A word-for-word copy of the data is what's wanted; pictures stay out of it.
- - - -
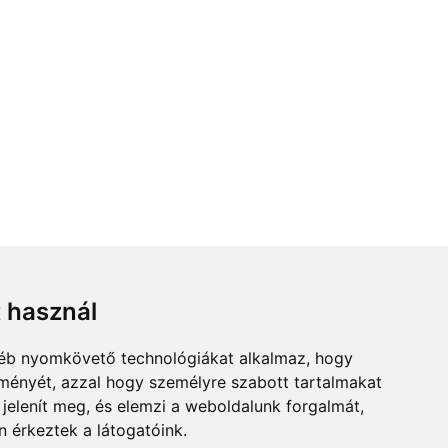
t használ
gyéb nyomkövető technológiákat alkalmaz, hogy
lményét, azzal hogy személyre szabott tartalmakat
 jelenít meg, és elemzi a weboldalunk forgalmát,
 érkeztek a látogatóink.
- - - -
*RESPONSE*.
t használ
gyéb nyomkövető technológiákat alkalmaz, hogy
lményét, azzal hogy személyre szabott tartalmakat
 jelenít meg, és elemzi a weboldalunk forgalmát,
 érkeztek a látogatóink.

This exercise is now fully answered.